__Task goal__
From the line that includes "Tudo sobre o" to the last line of the records, inclusive, repeat each line exactly.

---- Data for this exercise

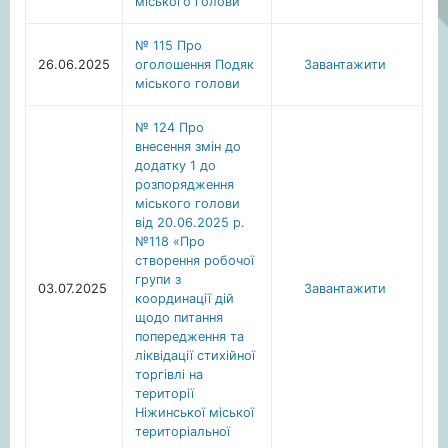
міського голови
№ 115 Про
26.06.2025
оголошення Подяк
Завантажити
міського голови
№ 124 Про
внесення змін до
додатку 1 до
розпорядження
міського голови
від 20.06.2025 р.
№118 «Про
створення робочої
групи з
03.07.2025
Завантажити
координації дій
щодо питання
попередження та
ліквідації стихійної
торгівлі на
території
Ніжинської міської
територіальної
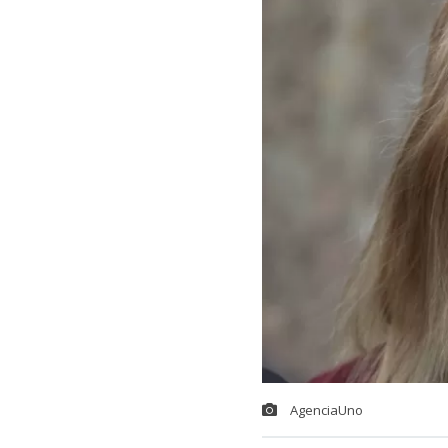
AgenciaUno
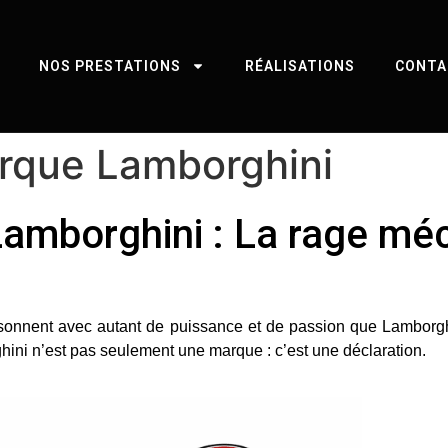
NOS PRESTATIONS
RÉALISATIONS
CONTA
marque Lamborghini
 Lamborghini : La rage mé
sonnent avec autant de puissance et de passion que Lamborgh
hini n’est pas seulement une marque : c’est une déclaration.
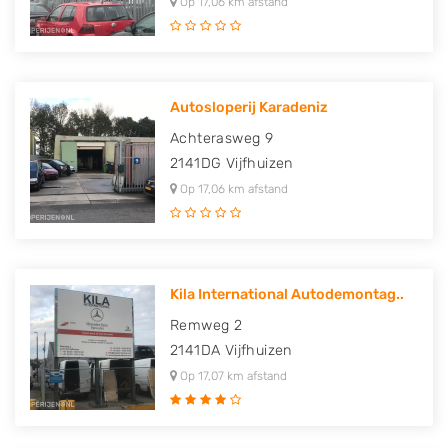
Op 17,06 km afstand
Autosloperij Karadeniz
Achterasweg 9
2141DG
Vijfhuizen
Op 17,06 km afstand
Kila International Autodemontag..
Remweg 2
2141DA
Vijfhuizen
Op 17,07 km afstand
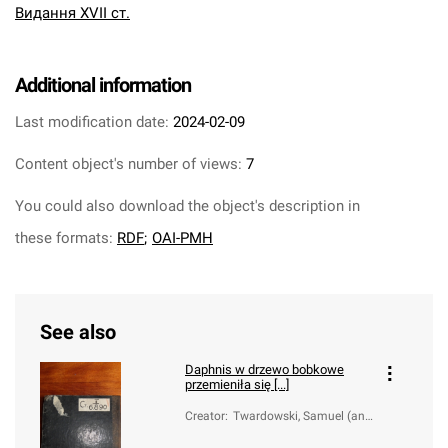
Видання XVII ст.
Additional information
Last modification date:
2024-02-09
Content object's number of views:
7
You could also download the object's description in
these formats:
RDF
;
OAI-PMH
See also
Daphnis w drzewo bobkowe
przemieniła się [...]
Creator
:
Twardowski, Samuel (ant
e 1600-1661)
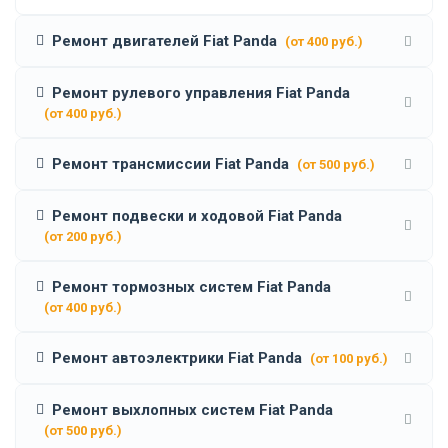
Ремонт двигателей Fiat Panda
(от 400 руб.)
Ремонт рулевого управления Fiat Panda
(от 400 руб.)
Ремонт трансмиссии Fiat Panda
(от 500 руб.)
Ремонт подвески и ходовой Fiat Panda
(от 200 руб.)
Ремонт тормозных систем Fiat Panda
(от 400 руб.)
Ремонт автоэлектрики Fiat Panda
(от 100 руб.)
Ремонт выхлопных систем Fiat Panda
(от 500 руб.)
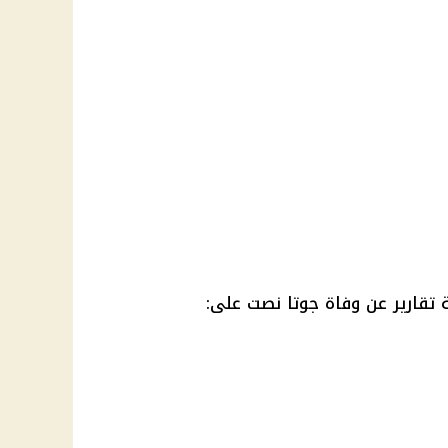
 تقارير عن وفاة جوتا نصت على:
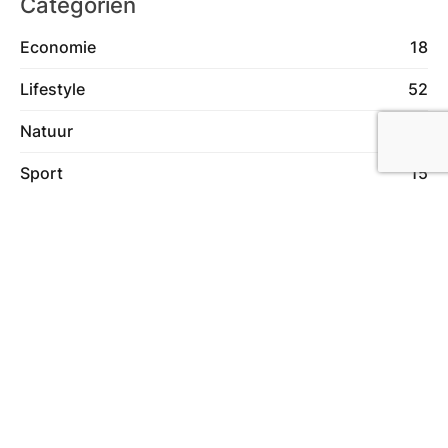
Categoriën
Economie
18
Lifestyle
52
Natuur
3
Sport
15
Tech
17
Over ons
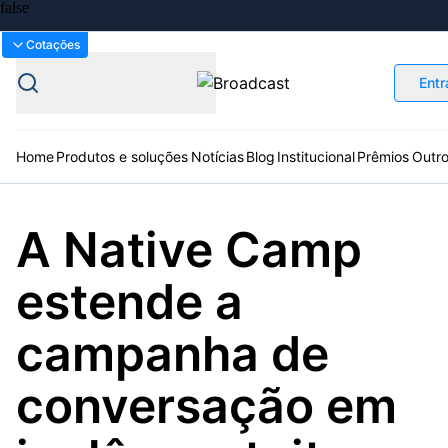
Bolsas
Gráficos
Moedas
Commoditie
Cotações
Entr
Home
Produtos e soluções
Notícias
Blog
Institucional
Prêmios
Outr
A Native Camp
Plataformas
Broadcast
Prêmio Broadcast
Agências de
Prêmio Broadcast
Prêmio B
estende a
Sobre nós
Releases Broadcast
Releases
Branded 
comunicação
Analistas
Empresas
Proje
Broadcast+
Broadcast
Agro
O mercado
campanha de
financeiro em
Tudo sobre o
tempo real
agronegócio
conversação em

--------

__Your response__
Tudo sobre o
tempo real
agronegócio
conversação em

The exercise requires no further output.